Enable users to easily create and run workflows that are more complicated than the purely functional pipelines supported by Hydrator today. Users should be able to configure what they want a workflow to do without worrying about how it is done.
Non-functional workflow nodes must be pluggable so that more can be added.

Checklist

User stories documented (Albert/Alvin)
User stories reviewed (Nitin)
Design documented (Albert/Alvin)
Design reviewed (Andreas/Terence)
Feature merged (Albert/Alvin)
Examples and guides (Albert/Alvin)
Integration tests (Albert/Alvin)
Documentation for feature (Albert/Alvin)
Blog post

Use Cases:

Use Case 1: Spam Classifier

The developer wants to run a workflow that runs every 15 minutes. The workflow loads all emails (email id, sender, recipient, subject, content, time, etc) sent by his organization into a Table. The workflow also reads from another feed to update the Table and set an 'isSpam' column on emails that have been marked as spam by the recipient. Every day, he wants to run a spark job that will create a spam classifier model.
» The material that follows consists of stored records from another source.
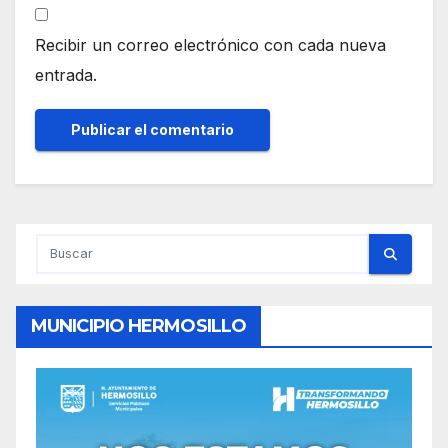
Recibir un correo electrónico con cada nueva
entrada.
MUNICIPIO HERMOSILLO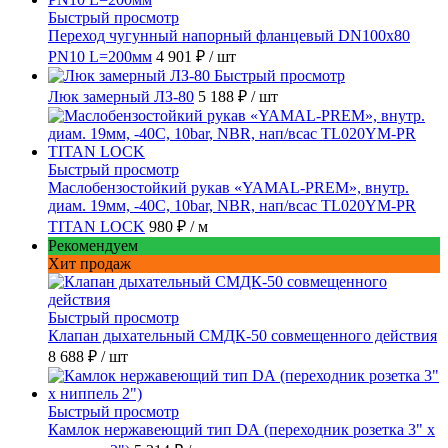
Быстрый просмотр
Переход чугунный напорный фланцевый DN100х80
PN10 L=200мм
4 901 ₽
/ шт
Быстрый просмотр
Люк замерный ЛЗ-80
5 188 ₽
/ шт
Быстрый просмотр
Маслобензостойкий рукав «YAMAL-PREM», внутр.
диам. 19мм, -40C, 10bar, NBR, нап/всас TL020YM-PR
TITAN LOCK
980 ₽
/ м
Рекомендуем
Хит продаж
Быстрый просмотр
Клапан дыхательный СМДК-50 совмещенного действия
8 688 ₽
/ шт
Быстрый просмотр
Камлок нержавеющий тип DА (переходник розетка 3" х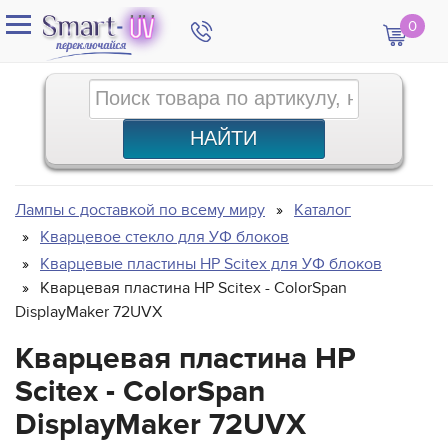
0
Лампы с доставкой по всему миру
Каталог
Кварцевое стекло для УФ блоков
Кварцевые пластины HP Scitex для УФ блоков
Кварцевая пластина HP Scitex - ColorSpan
DisplayMaker 72UVX
Кварцевая пластина HP
Scitex - ColorSpan
DisplayMaker 72UVX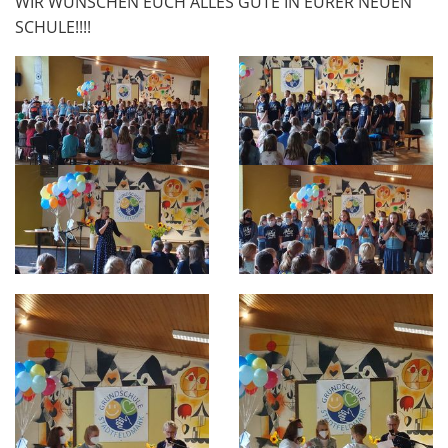
WIR WÜNSCHEN EUCH ALLES GUTE IN EURER NEUEN
SCHULE!!!!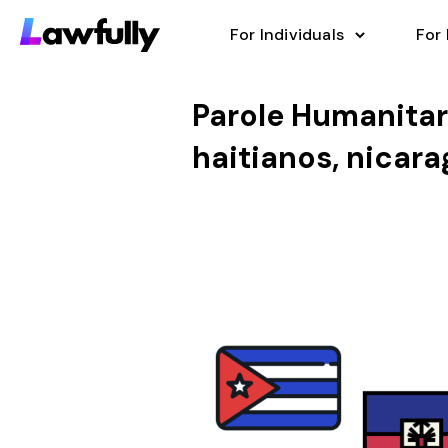
For Individuals
For
Parole Humanitar
haitianos, nicar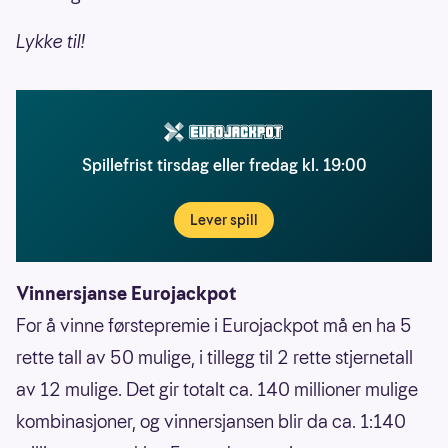
Lykke til!
Spillefrist tirsdag eller fredag kl. 19:00
Lever spill
Vinnersjanse Eurojackpot
For å vinne førstepremie i Eurojackpot må en ha 5
rette tall av 50 mulige, i tillegg til 2 rette stjernetall
av 12 mulige. Det gir totalt ca. 140 millioner mulige
kombinasjoner, og vinnersjansen blir da ca. 1:140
Use Case 2: Data Join and Modeling

The developer wants to load data from a 'customer' table that contains customer id, and various attributes such as age, gender, email, etc. The developer also wants to load data from a 'purchases' table that contains a customer id, item id, purchase time, and purchase price. The user then wants to join both tables on customer id, then run a collaborative filtering algorithm to generate a model that can be used to recommend shopping items to people.

Use Case 3: Aggregations

The developer to load webpage click and view data (customer id, timestamp, action, url) into a partitioned fileset. After loading the data, the developer wants to de-duplicate records and calculate how many times each customer clicked and viewed over the past hour, past day, and past month.

User Stories:

(3.4) A developer should be able to create pipelines that contain aggregations (GROUP BY -> count/sum/unique)
(3.5) A developer should be able to control some parts of the pipeline running before others. For example, one source -> sink branch running before another source -> sink branch.
(3.4) A developer should be able to use a Spark ML job as a pipeline stage
(3.4) A developer should be able to rerun failed pipeline runs without reconfiguring the pipeline
(3.4) A developer should be able to de-duplicate records in a pipeline
(3.5) A developer should be able to join multiple branches of a pipeline
(3.5) A developer should be able to use an Explore action as a pipeline stage
(3.5) A developer should be able to create pipelines that contain Spark Streaming jobs
(3.5) A developer should be able to create pipelines that run based on various conditions, including input data availability and Kafka events

Design:

Story 1: Group By -> Aggregations

Option 1:

Introduce a new plugin type "aggregator". In general, to support more and more plugin types in a generic way, we want to refactor the config:

{
  "stages": [
    {
      "name": "inputTable",
      "plugin": {
        "name": "Table",
        "type": "batchsource",  // new field
        "properties": {
        }
      }
    },
    {
      "name": "aggStage",
      "plugin": {
        "name": "GroupByAggregate",
        "type": "aggregator",  // new plugin type
        "properties": {
          "groupBy": "id",
          "functions": "[
            {
              "columnName": "totalPrice",
              "plugin": {
                "name": "sum",
                "properties": {
                  "column": "price"
                }
              }
            },
            {
              "columnName": "numTransactions",
              "plugin": {
                "name": "count"
              }
            }
          ]"
        }
      }
    }
  ],
  "connections": [
    { "from": "inputTable", "to": "aggStage" } 
  ]
}

Some problems with this is that the plugin property "functions" is itself a json describing plugins to use. This is not easy for somebody to configure, but maybe it could be simplified by a UI widget type.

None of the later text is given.